И точно стенное писание было превосходно, соединением древняго и новаго вкуса, чего я нигде не встречал. Особенно замечательны два свода: над олтарем и над самою церковью, как по отделке, так и по глубокому смыслу. На первом изображены все силы небесныя в девяти иерархиях, светлым венцем обтекающия св. Троицу, возсевшую прямо над престолом. На втором начертана кругом Божией Матери вся Торжествующая церковь Христова, с ликами угодников всякаго звания: святителей, царей, воинов, убогих, для утверждения членов воинствующей церкви, приходящих молиться в храм сей. На стенах благоговейно поражает взоры тяжкое несение креста на Голгофу, и молитва св. Димитрия пред знамением явленнаго ему креста, и его проповедь к отступникам истинной веры, и торжество открытия его мощей, и наконец самое начало сей обители, основанной в XII веке. Св. Епископ Иаков, изгнанный клеветою народною, в знак своей невинности, переплывает Неро озеро на мантии архиерейской, которая безбурно приносит его к сему пристанищу.

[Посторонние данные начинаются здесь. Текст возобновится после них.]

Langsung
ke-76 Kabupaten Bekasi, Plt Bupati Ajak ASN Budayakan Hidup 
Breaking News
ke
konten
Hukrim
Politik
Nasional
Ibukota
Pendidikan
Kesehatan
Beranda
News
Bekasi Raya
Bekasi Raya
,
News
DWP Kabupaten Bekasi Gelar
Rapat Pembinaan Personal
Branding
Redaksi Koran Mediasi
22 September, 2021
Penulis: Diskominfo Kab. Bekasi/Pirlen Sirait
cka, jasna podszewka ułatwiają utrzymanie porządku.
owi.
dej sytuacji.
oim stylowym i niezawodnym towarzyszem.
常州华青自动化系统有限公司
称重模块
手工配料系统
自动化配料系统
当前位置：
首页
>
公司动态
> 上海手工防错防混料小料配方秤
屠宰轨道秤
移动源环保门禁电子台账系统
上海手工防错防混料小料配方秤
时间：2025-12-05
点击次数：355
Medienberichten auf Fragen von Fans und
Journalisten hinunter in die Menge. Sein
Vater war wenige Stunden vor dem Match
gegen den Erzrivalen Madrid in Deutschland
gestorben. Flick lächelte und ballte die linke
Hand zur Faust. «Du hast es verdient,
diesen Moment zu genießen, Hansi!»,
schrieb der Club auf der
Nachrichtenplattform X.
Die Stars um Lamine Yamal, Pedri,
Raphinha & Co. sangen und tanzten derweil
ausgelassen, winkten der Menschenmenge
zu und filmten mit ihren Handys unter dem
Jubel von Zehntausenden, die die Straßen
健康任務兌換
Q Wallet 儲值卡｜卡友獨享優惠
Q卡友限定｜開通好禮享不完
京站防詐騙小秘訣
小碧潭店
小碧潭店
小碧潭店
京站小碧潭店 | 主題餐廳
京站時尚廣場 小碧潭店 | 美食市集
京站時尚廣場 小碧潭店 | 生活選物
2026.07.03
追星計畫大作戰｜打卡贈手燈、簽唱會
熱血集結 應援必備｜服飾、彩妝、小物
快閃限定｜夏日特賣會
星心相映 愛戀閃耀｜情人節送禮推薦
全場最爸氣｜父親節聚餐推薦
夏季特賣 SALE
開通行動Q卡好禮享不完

После обедни благосклонный Архимандрит дал мне своего наместника Ф[лавиан]а чтобы посетить знаменитый древностию собор Ростовский и другия обители сего никогда славнаго города.
[…]
Я возвратился к вечеру в Яковлевский монастырь и начал собираться в обратный путь к лавре.
Когда все уже было готово, почтенный Архимандрит послал наместника еще однажды отслужить для меня молебен, над мощами святителя Димитрия; потом благословил меня иконою и напутствовав благими советами, просто вытекавшими из его смиреннаго сердца, спросил наконец:
«Кажется, я все сказал, что же еще нам остается?»
− Мне остается только, отвечал я, просить вашего последняго благословения и молитв, − и мое сердце стеснилось при сих словах.
«И так помолимся! сказал И[ннокенти]й, не знаю, свидимся ли еще, я уже весьма ветх».
И он стал молиться с такою теплою верою, с таким сердечным умилением, что мои прощальныя слова обратились в слезы, и я уже молча оставил старца и его обитель.